Extract every line from the records below that contains the word "Mecânico".

(Transcribed page contents)
◆ ◆ ◆

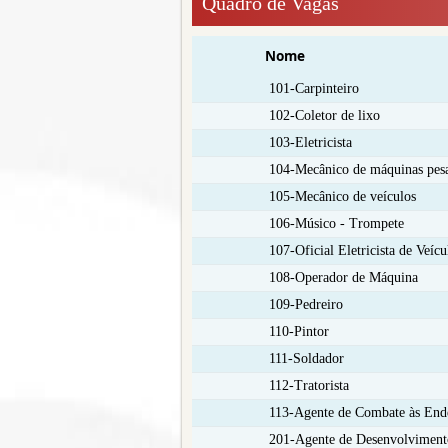
Quadro de Vagas
Nome
101-Carpinteiro
102-Coletor de lixo
103-Eletricista
104-Mecânico de máquinas pes
105-Mecânico de veículos
106-Músico - Trompete
107-Oficial Eletricista de Veícu
108-Operador de Máquina
109-Pedreiro
110-Pintor
111-Soldador
112-Tratorista
113-Agente de Combate às End
201-Agente de Desenvolviment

◆ ◆ ◆

■ ANSWER
104-Mecânico de máquinas pes
105-Mecânico de veículos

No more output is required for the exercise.